FHLBank San Francisco President Backs Federal Action Allowing Expanded Role for FHLBanks in Supporting Local Infrastructure Spending

Photo of Mary Leslie, Maxine Waters, and Teresa Bazemore at LABC Summit
(L-R) Mary Leslie, CEO, LABC, Congresswoman Maxine Waters (D-CA), Teresa Bryce Bazemore, CEO of FHLBank San Francisco

LOS ANGELES – April 14, 2022 – Federal Home Loan Bank of San Francisco President and CEO Teresa Bryce Bazemore wants Congress and regulators to allow Federal Home Loan Banks (FHLBanks) to help communities maximize spending from the $1.2 trillion Infrastructure Investment and Jobs Act. Appearing with Rep. Maxine Waters (D-CA), Bazemore made her comments at the 20th Annual Mayoral Housing, Transportation & Jobs Summit.

At the event on Wednesday, Bazemore said, “It would be an opportunity for us to support the infrastructure spending in the (infrastructure) bill that's already been passed. We believe that we can and should be part of that.”

With a series of small changes, such as reauthorizing the FHLBanks ability to write Letters of Credit for municipalities selling tax-exempt bonds, the FHLBanks can support local infrastructure projects, including water and wastewater treatment facilities, bridge and road repairs, youth and senior centers, schools, healthcare facilities, and other priority economic development. Bazemore said the provisions are part of the revised Build Back Better legislation being negotiated in the Senate. 

Further, she noted that when the FHLBanks previously had authority to support local bonding “we were able to, as a (FHLBank) System, support $4 billion in infrastructure spending.”

Bazemore and Rep. Waters participated in a wide-ranging discussion of housing needs during a panel discussion moderated by Mary Leslie, president of the Los Angeles Business Council, which sponsored the event. Leslie lauded Rep. Waters for her commitment to increasing affordable housing in Los Angeles and across the country. Rep. Waters cited the housing provisions she placed in the House version of the Build Back Better legislation but acknowledged that some Senators are pushing to reduce the spending. 

Rep. Waters talked about the critical need for more Section 8 housing vouchers that help renters. “Everybody knows about the number of people who have been standing in line for Section 8 vouchers,” she said. “They're so very much needed, and we have serious problems. Not only is the need extraordinarily great. Many of those who finally achieve getting Section 8 vouchers, can't get landlords to take them.”

Rep. Waters and Bazemore discussed the legacy of housing discrimination against African Americans and other minorities, with Rep. Waters saying she is working on reforms to address the bias in the appraisal industry. “I have a bill on the problem with appraisals,” she said, adding that studies show Black homeowners encounter appraisals that are less than half the actual value of their homes. Rep. Waters also said that House-passed legislation includes a down payment assistance program because Blacks can often make monthly mortgage payments but can’t afford the upfront cost of buying a home.

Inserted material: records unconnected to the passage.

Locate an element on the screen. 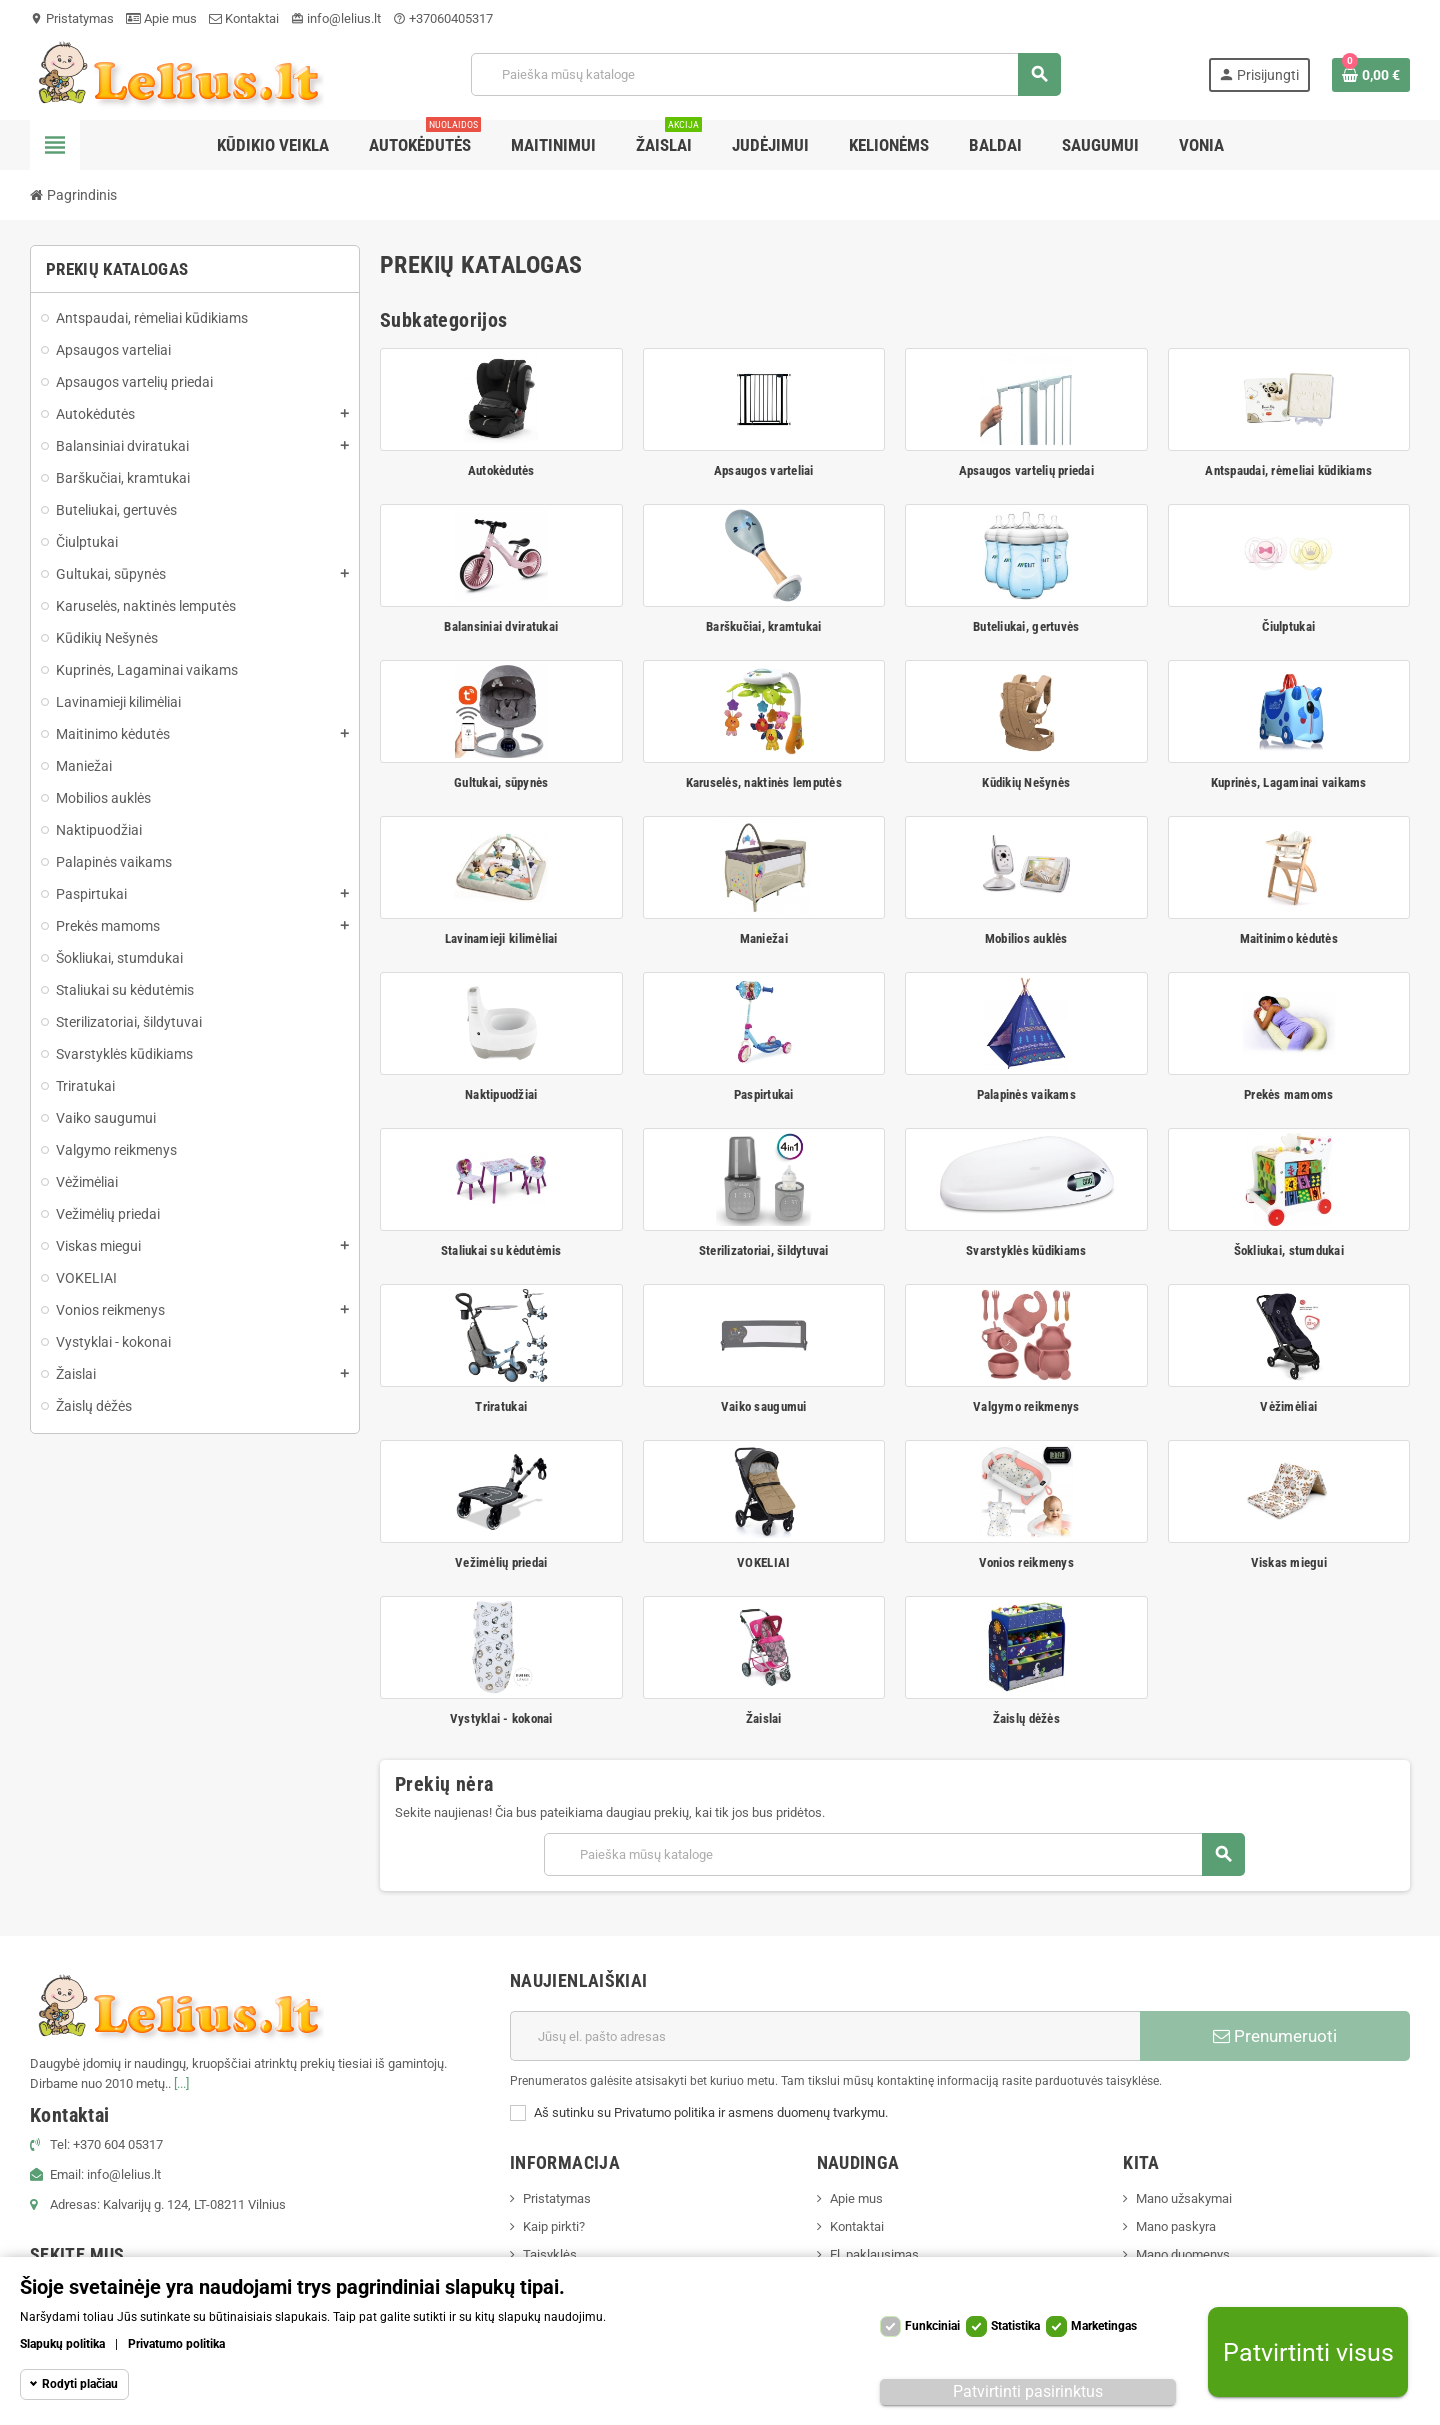 Image resolution: width=1440 pixels, height=2425 pixels. Pristatymas is located at coordinates (72, 18). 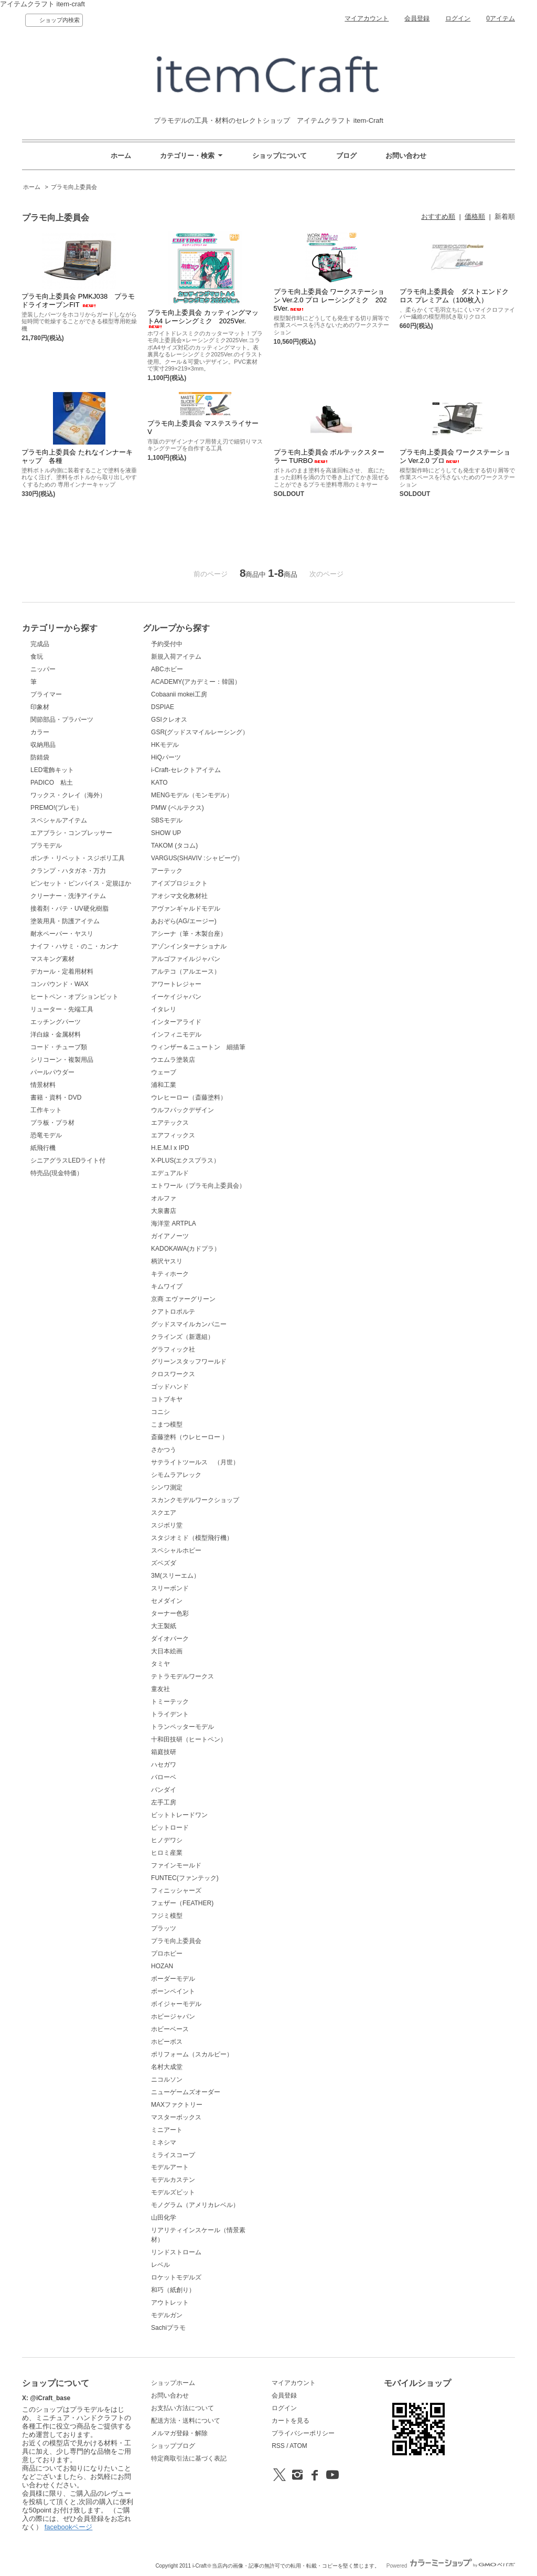  I want to click on モデルズビット, so click(173, 2192).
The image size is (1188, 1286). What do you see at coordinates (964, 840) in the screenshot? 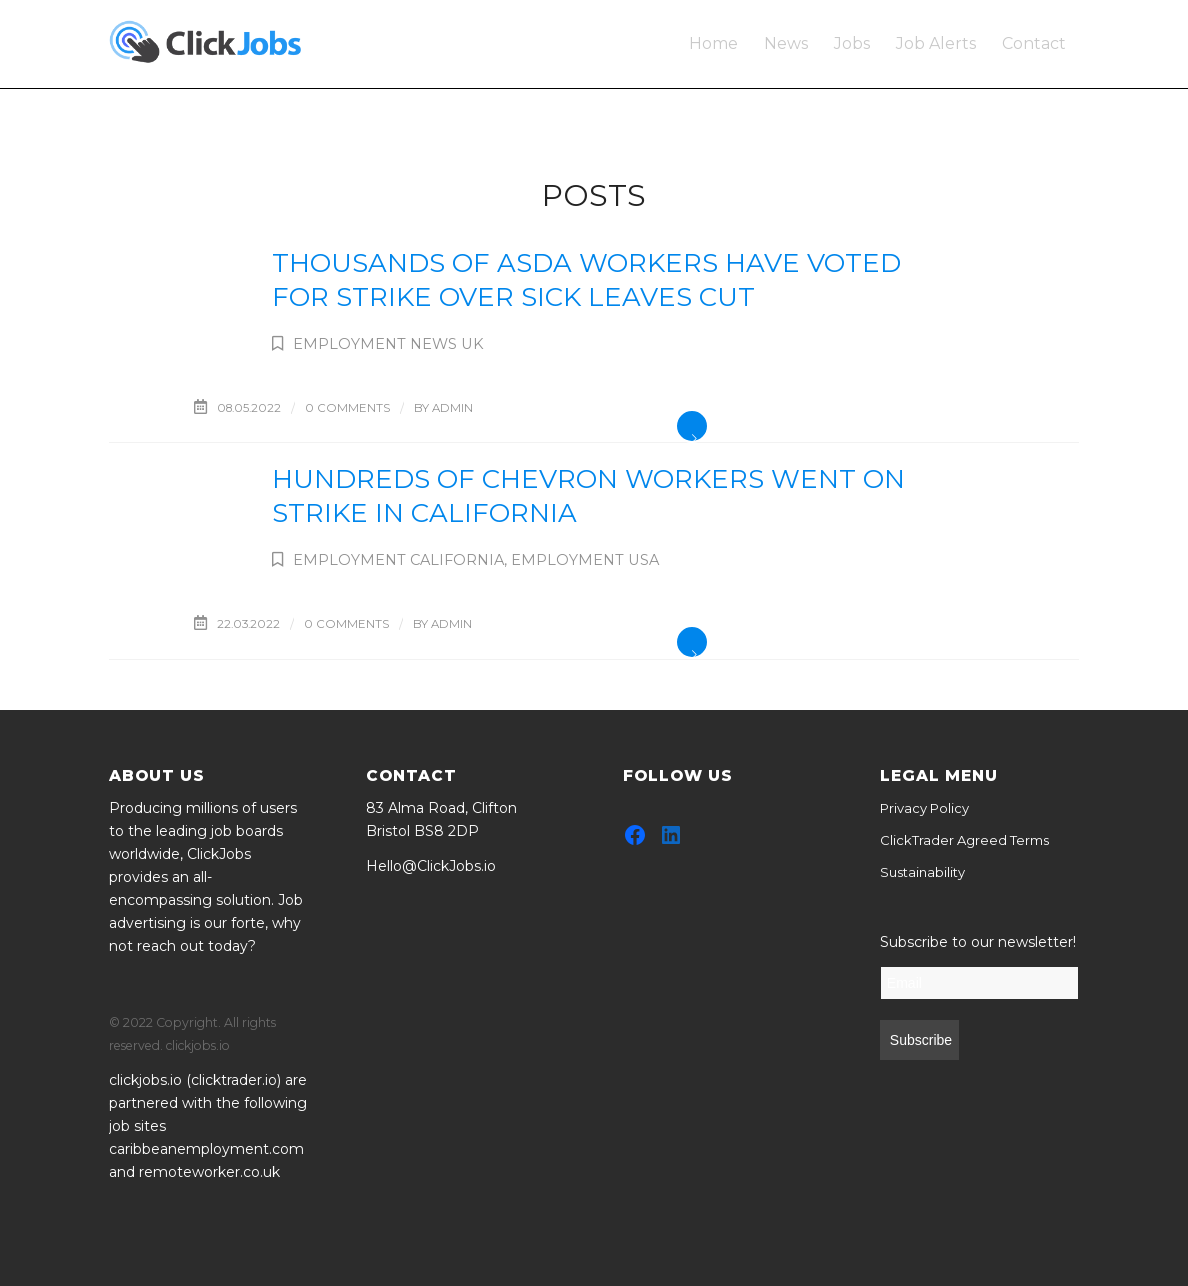 I see `ClickTrader Agreed Terms` at bounding box center [964, 840]. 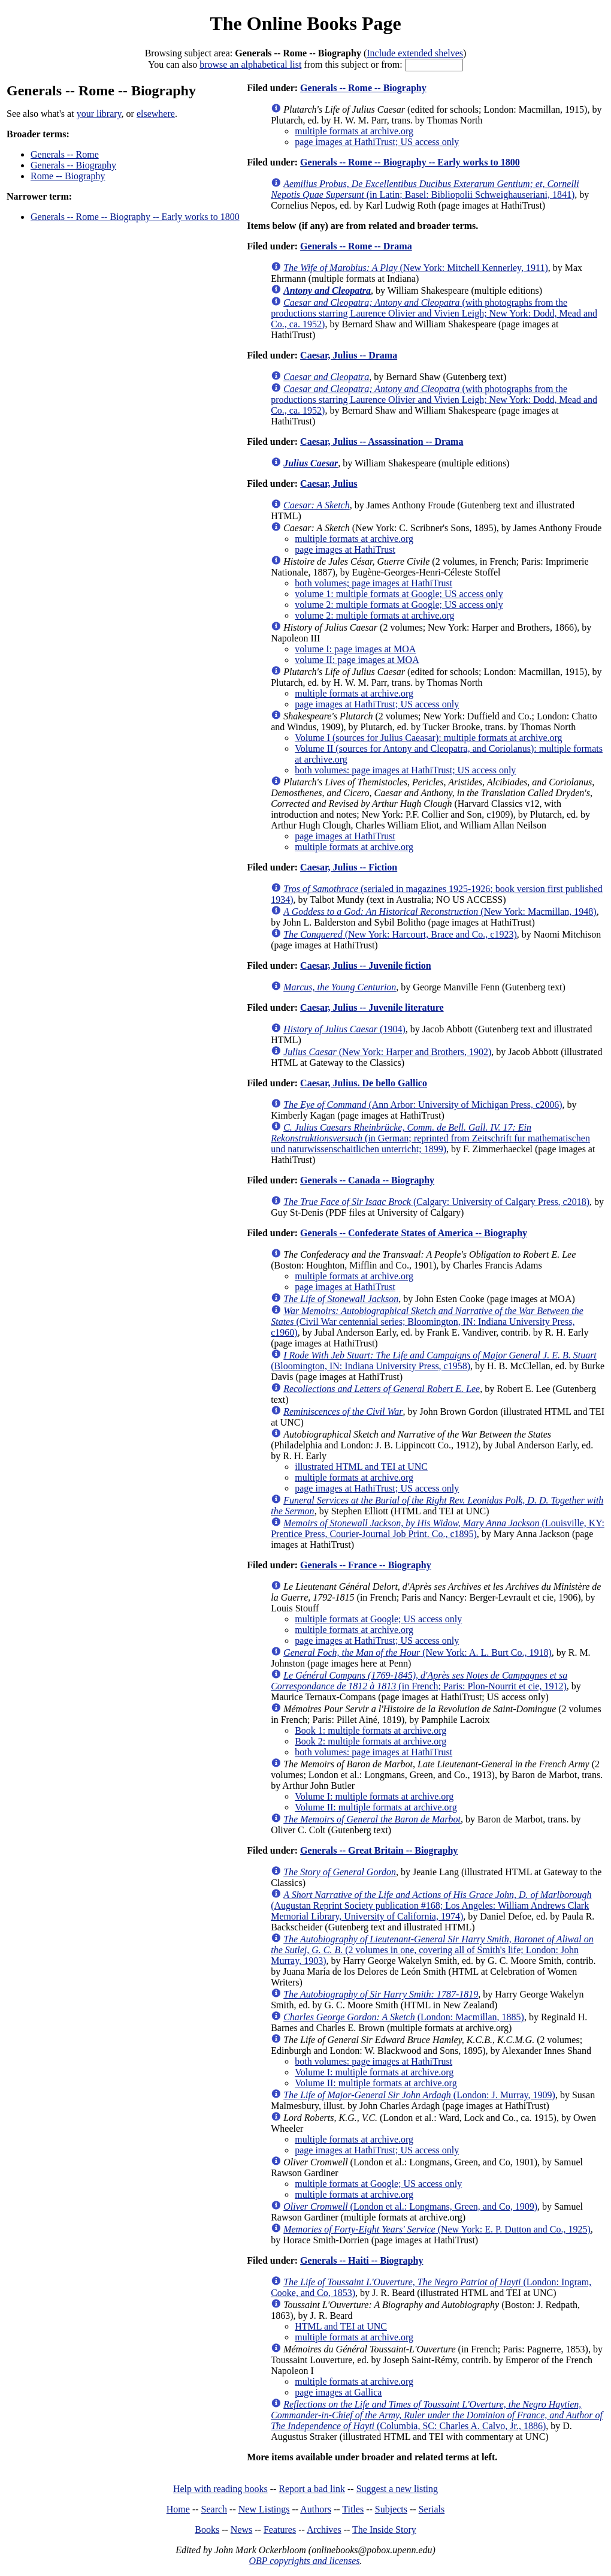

Bazemore called data showing the decline in Black homeownership “a hugely troubling concern” because of the efforts by a lot of people “to increase the amount of Black and Brown home ownership over the years. So, it's truly troubling to see that we've taken such a big step backwards for a lot of reasons that Chairwoman Waters has talked about.”

Noting that home ownership is the biggest wealth builder in Brown and Black communities, Bazemore said FHLBank San Francisco recently launched two programs aimed at increasing minority homeownership. The Empowering Black Homeownership program makes $1 million available to help expand capacity of HUD-approved housing counseling agencies to aid aspiring and at-risk homeowners in communities of color. Moreover, she said FHLBank San Francisco is “working with the Urban Institute to address some of the systemic challenges” limiting home ownership by people of color.

Specifically, she cited mortgage underwriting, possible biases in technology and student loan debt as issues that need to be addressed. “Why is it that (someone) can pay 50% of (their) income, and be a constant, good payer for rent, but can't qualify for a mortgage?” she asked. Bazemore said there is “inherent bias” in some technology used to underwrite mortgages, because they rely on data that includes past bias. On student loans, she said, “African Americans have larger student loan debt because…their parents were locked out of homeownership, which would've generated (wealth) to help pay for college.”

Bazemore added that each of the 11 FHLBanks fund their Affordable Housing Program by contributing 10% of their net profits annually. A total of $1.1 billion in assistance from the San Francisco Bank alone has gone to community organizations and developers to expand the supply of affordable housing. “We are very committed,” she said. “And that mission is very important.”